If you were, like me, a haunter of the science fiction and fantasy shelves of used bookstores in the 1980s, Roger Zelazny and his Amber novels were a frequent resident of his shelves, though I never took the final step of pulling it down and asking my mother to buy this one or that one for me (she would have if I asked, but I always made other choices).
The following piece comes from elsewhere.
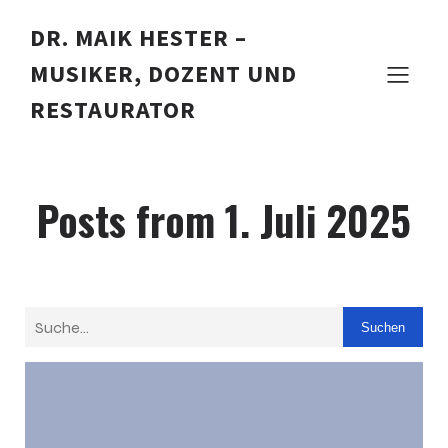
DR. MAIK HESTER –
MUSIKER, DOZENT UND
RESTAURATOR
Posts from 1. Juli 2025
Suchen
When poor old Borders was going out of business, I often looked at the Great Book of Amber, a collection of, shall we say, the ten canonical Amber novels. But I always waited for the prices to go down just a little bit more and when they did finally go down ‘enough,’ the copies were gone.

C’est la vie.

And it all worked out anyway, because I saw a used copy for ten dollars at trusty old Capitol Hill Books.

The first book, Nine Princes in Amber, breezed by quickly and pleasurably, so much so that I was about a quarter of the way into the second book before I stopped to ask where I was.

The hero, Corwin, is definitely a post-Michael Moorcock, specifically, a post-Elric, hero. Elric was conceived as a sort of a fantasy new wave version of the redoubtable Conan. The difference is not in intelligence (Conan was written as an intelligent and well-read character) nor in moral ambiguity (Conan rarely acted in a truly heroic manner, except in some of the stories where he has become a king), but rather in introspection and retrospection, something Conan was not known for. But Elric – and Corwin – frequently ponder their current ideas and ideals and their past actions.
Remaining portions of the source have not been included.